• **EXERCISE DETAILS**
Write out again, word for word, the lines below from the line that holds "Please select the address you want to ship to" through the line that holds "grateful for our health and", omitting pictures.

RECORDS PROVIDED section start

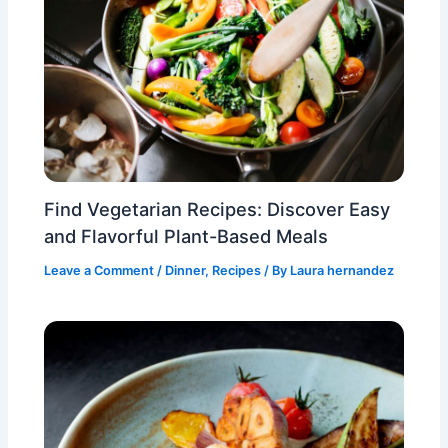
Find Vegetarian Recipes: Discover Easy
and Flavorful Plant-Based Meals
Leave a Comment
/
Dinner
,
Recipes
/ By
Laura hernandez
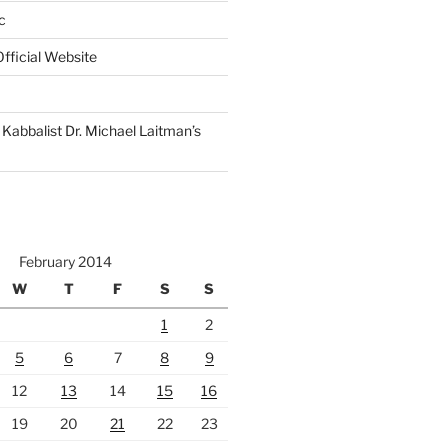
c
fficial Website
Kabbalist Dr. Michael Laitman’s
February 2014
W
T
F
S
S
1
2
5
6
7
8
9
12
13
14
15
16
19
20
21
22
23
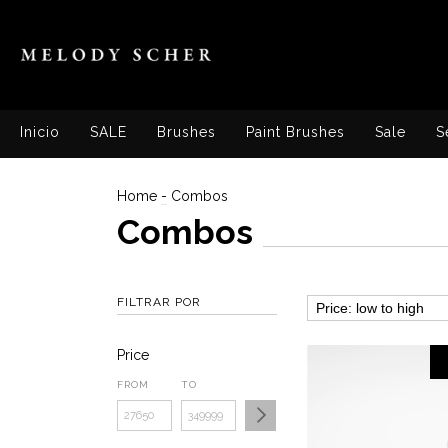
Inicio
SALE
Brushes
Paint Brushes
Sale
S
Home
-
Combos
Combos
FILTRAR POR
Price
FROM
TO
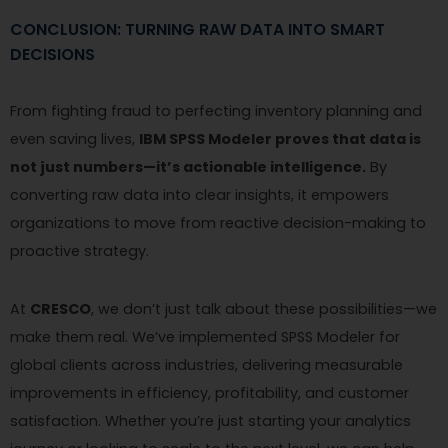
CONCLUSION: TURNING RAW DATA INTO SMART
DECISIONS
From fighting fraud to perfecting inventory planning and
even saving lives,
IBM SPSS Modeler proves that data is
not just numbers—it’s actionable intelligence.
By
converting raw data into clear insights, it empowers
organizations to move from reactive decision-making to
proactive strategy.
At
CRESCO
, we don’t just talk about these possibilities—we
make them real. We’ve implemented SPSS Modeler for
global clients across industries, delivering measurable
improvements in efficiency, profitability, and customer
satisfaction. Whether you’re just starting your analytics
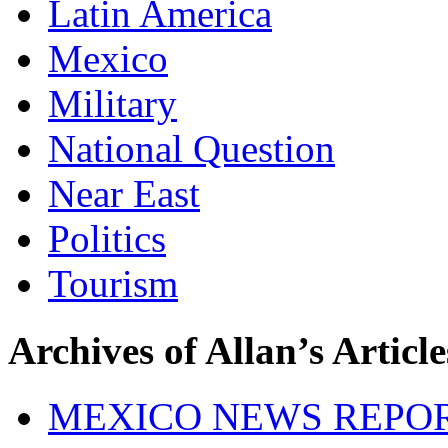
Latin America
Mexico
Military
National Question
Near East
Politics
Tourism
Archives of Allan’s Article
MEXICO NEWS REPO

RECORDS PROVIDED section end
RECORDS PROVIDED section start

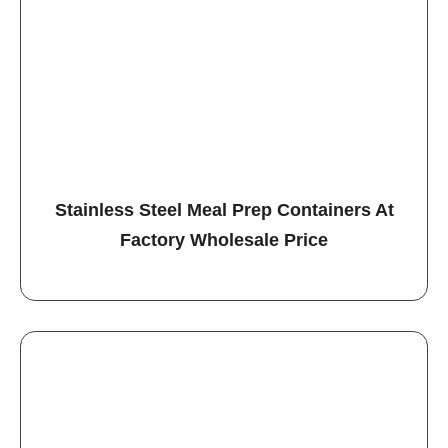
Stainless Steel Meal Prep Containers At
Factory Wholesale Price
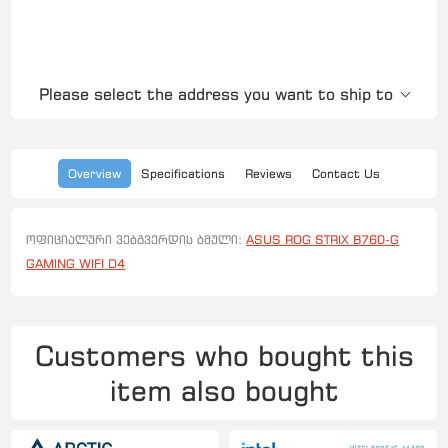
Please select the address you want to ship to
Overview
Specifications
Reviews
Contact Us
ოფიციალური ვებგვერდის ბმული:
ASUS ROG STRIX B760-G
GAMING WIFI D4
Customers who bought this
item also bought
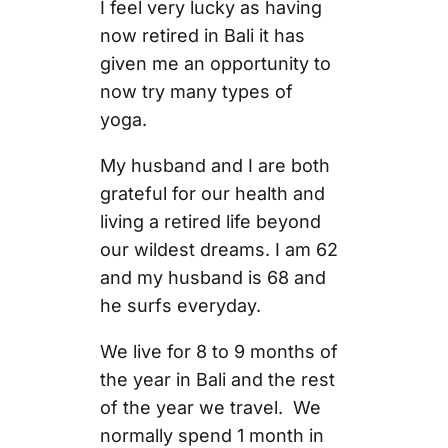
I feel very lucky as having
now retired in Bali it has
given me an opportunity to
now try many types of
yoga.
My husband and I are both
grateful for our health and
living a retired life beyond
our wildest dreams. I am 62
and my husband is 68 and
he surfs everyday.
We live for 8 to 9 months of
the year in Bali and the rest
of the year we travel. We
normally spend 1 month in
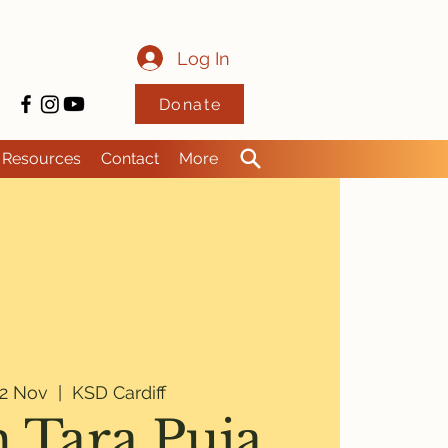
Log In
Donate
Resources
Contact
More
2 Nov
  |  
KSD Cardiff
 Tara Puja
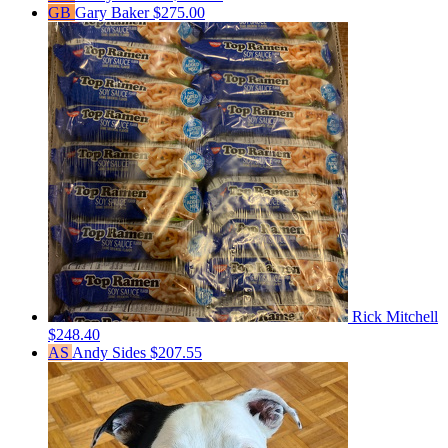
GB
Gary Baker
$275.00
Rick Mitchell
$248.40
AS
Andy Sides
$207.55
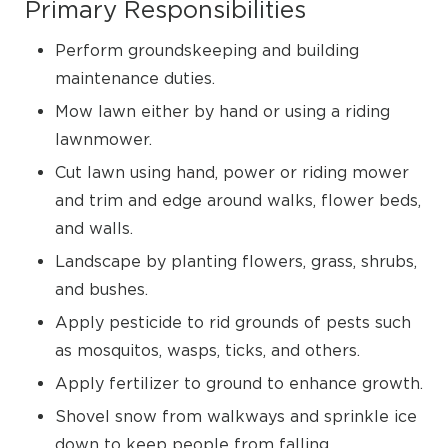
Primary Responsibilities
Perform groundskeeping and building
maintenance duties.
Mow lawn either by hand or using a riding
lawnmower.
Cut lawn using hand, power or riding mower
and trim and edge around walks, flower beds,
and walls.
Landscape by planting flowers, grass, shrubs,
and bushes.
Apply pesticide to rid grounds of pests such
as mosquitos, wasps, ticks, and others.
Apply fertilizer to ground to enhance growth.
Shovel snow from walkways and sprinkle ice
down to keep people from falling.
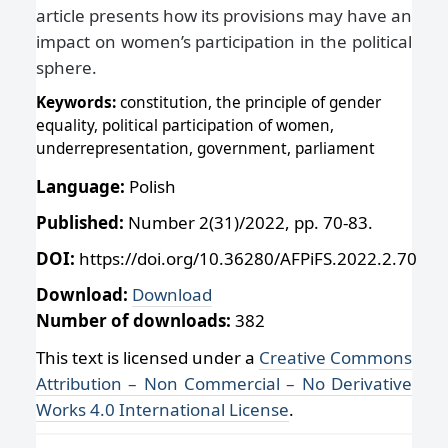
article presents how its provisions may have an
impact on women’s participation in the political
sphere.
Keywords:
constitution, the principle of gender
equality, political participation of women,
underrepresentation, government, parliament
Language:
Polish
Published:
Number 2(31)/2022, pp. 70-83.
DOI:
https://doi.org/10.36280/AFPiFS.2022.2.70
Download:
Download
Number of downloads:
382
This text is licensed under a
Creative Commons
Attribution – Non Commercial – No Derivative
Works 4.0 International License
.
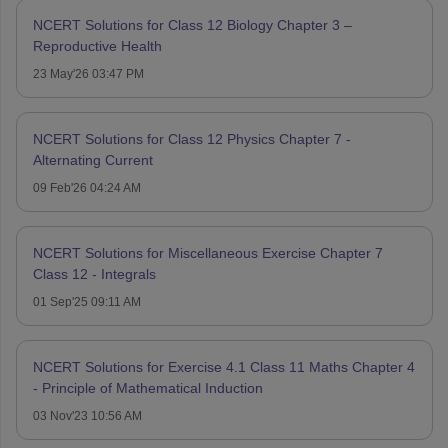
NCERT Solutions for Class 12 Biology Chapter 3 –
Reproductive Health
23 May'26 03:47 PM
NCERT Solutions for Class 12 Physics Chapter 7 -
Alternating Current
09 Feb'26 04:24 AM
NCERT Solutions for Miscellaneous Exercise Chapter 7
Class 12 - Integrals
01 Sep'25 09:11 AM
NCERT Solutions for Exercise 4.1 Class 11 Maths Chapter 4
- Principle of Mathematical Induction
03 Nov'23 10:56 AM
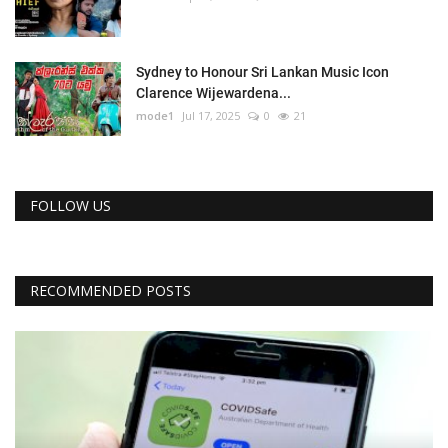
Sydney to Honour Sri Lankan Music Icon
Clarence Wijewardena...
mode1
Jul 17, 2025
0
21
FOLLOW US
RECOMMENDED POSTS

RECORDS PROVIDED section end

• **PROBLEM SOLUTION**
Please select the address you want to ship to
Overview
Specifications
Reviews
Contact Us
ოფიციალური ვებგვერდის ბმული:
ASUS ROG STRIX B760-G
GAMING WIFI D4
Customers who bought this
item also bought
I feel very lucky as having
now retired in Bali it has
given me an opportunity to
now try many types of
yoga.
My husband and I are both
grateful for our health and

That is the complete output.